**Task item**
Look through the entries below and show every line containing the word "Seramikleri".

Top of Data for analysis

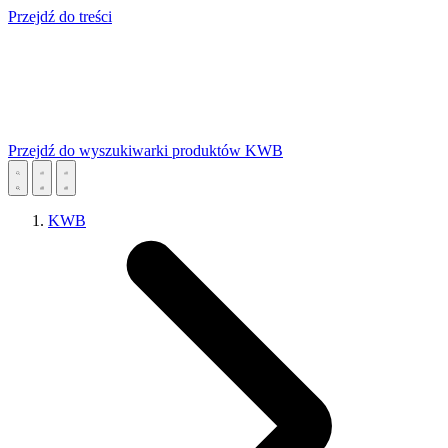
Przejdź do treści
Przejdź do wyszukiwarki produktów KWB
KWB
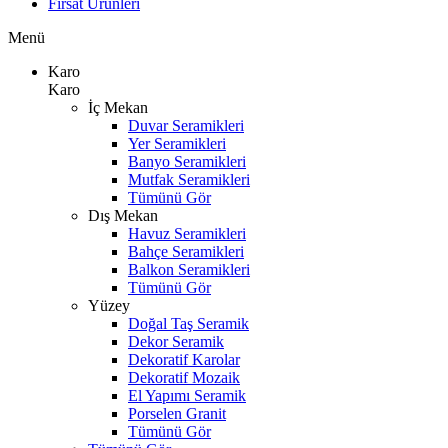
Fırsat Ürünleri
Menü
Karo
Karo
İç Mekan
Duvar Seramikleri
Yer Seramikleri
Banyo Seramikleri
Mutfak Seramikleri
Tümünü Gör
Dış Mekan
Havuz Seramikleri
Bahçe Seramikleri
Balkon Seramikleri
Tümünü Gör
Yüzey
Doğal Taş Seramik
Dekor Seramik
Dekoratif Karolar
Dekoratif Mozaik
El Yapımı Seramik
Porselen Granit
Tümünü Gör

Bottom of Data for analysis

**Result for this exercise**
Duvar Seramikleri
Yer Seramikleri
Banyo Seramikleri
Mutfak Seramikleri
Havuz Seramikleri
Bahçe Seramikleri
Balkon Seramikleri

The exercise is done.